SUVERETO – IN COMMISSIONE REGIONALE SULLE LEGGI RELATIVE AGLI IMPIANTI ENERGETICI DA FONTI RINNOVABILI

Oggi in Regione Toscana insieme al Consorzio Suvereto Val di Cornia.

Ho avuto la possibilità di intervenire nelle commissioni congiunte seconda e quarta in audizione sulle proposte di legge 35 e 40 in materia di aree idonee alla realizzazione di impianti da energia rinnovabili e semplificazione dei regimi amministrativi.

Suvereto e la Val di Cornia non sono contrari alla transizione energetica, riconoscono l’urgenza di produrre energia pulita e di contribuire alla decarbonizzazione.

La transizione non può però essere lasciata alle dinamiche del mercato né a una sommatoria di progetti privati scollegati tra loro: deve essere pianificata, regolata e condivisa con i territori.

E’ inaccettabile la concentrazione di impianti, infrastrutture e sistemi di accumulo in alcune aree.
È necessario valutare l’impatto cumulativo di tutti i progetti, non solo quello dei singoli progetti, per evitare la progressiva industrializzazione delle campagne e la perdita di valore di paesaggio, agricoltura e turismo.

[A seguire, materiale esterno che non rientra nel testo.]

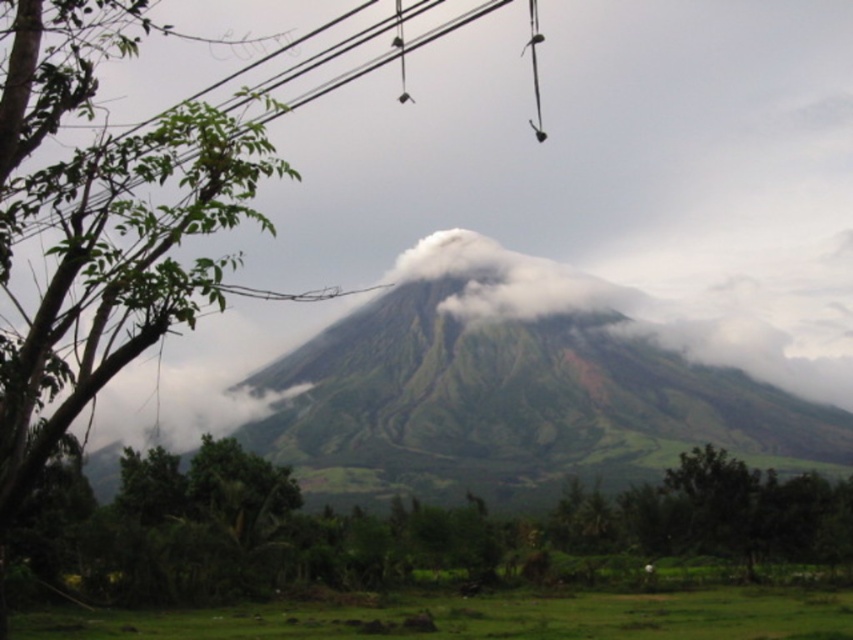 Question: Is green leafy tree at left wider than black wire at upper center?

Choices:
 (A) yes
 (B) no

Answer: (B)

Question: Does green leafy tree at left come in front of black wire at upper center?

Choices:
 (A) no
 (B) yes

Answer: (B)

Question: Where is green leafy tree at left located in relation to black wire at upper center in the image?

Choices:
 (A) below
 (B) above

Answer: (A)

Question: Which point is closer to the camera?

Choices:
 (A) (48, 218)
 (B) (424, 253)
 (C) (122, 13)

Answer: (A)

Question: Which object is positioned farthest from the green grassy mountain at center?

Choices:
 (A) green leafy tree at left
 (B) black wire at upper center

Answer: (A)

Question: Among these points, which one is nearest to the camera?

Choices:
 (A) (440, 35)
 (B) (851, 364)
 (C) (1, 483)

Answer: (C) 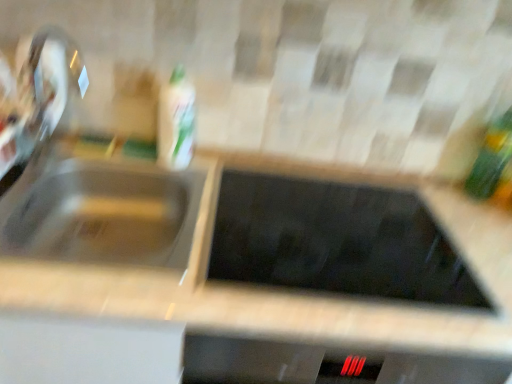 Question: Is satin nickel faucet at left to the left or to the right of satin silver sink at left in the image?

Choices:
 (A) right
 (B) left

Answer: (B)

Question: Relative to satin silver sink at left, is satin nickel faucet at left in front or behind?

Choices:
 (A) behind
 (B) front

Answer: (A)

Question: Estimate the real-world distances between objects in this image. Which object is farther from the satin nickel faucet at left?

Choices:
 (A) white glossy bottle at upper center, which is the 1th bottle in left-to-right order
 (B) satin silver sink at left
 (C) green glass bottle at right, the 2th bottle positioned from the left

Answer: (C)

Question: Estimate the real-world distances between objects in this image. Which object is farther from the satin nickel faucet at left?

Choices:
 (A) white glossy bottle at upper center, marked as the second bottle in a right-to-left arrangement
 (B) green glass bottle at right, the 2th bottle positioned from the left
 (C) satin silver sink at left

Answer: (B)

Sono possibili modifiche alle leggi regionali:
stabilire una gerarchia delle aree idonee*; includere nel computo del consumo di suolo anche le infrastrutture energetiche oltre che gli impianti; impedire il frazionamento artificioso dei progetti; rafforzare il ruolo dei Comuni nella scelta delle aree preferenziali; introdurre criteri più rigorosi contro la concentrazione degli impianti; ampliare le fasce di rispetto per i BESS, tutelando vigneti, oliveti e colture permanenti.

La Regione, però, va detto, non può agire da sola: molte norme dipendono dal livello nazionale.
Per questo chiediamo una forte azione politica: una cabina di regia tra Regione, MASE, Terna e gli enti locali, per pianificare le infrastrutture prima dei progetti, definire i corridoi meno impattanti e distribuire equamente gli interventi.

La vera sfida non è decidere se fare la transizione energetica, ma come farla, in modo giusto, ordinato e rispettoso dei territori.
*Prima le aree industriali, artigianali, le grandi aree commerciali, le discariche e le aree dimesse e da riqualificare.
Riempiamo quelle di impianti green e tuteliamo le nostre campagne!

Sì alle rinnovabili, ma con regole, pianificazione e tutela della nostra campagna e della nostra Toscana.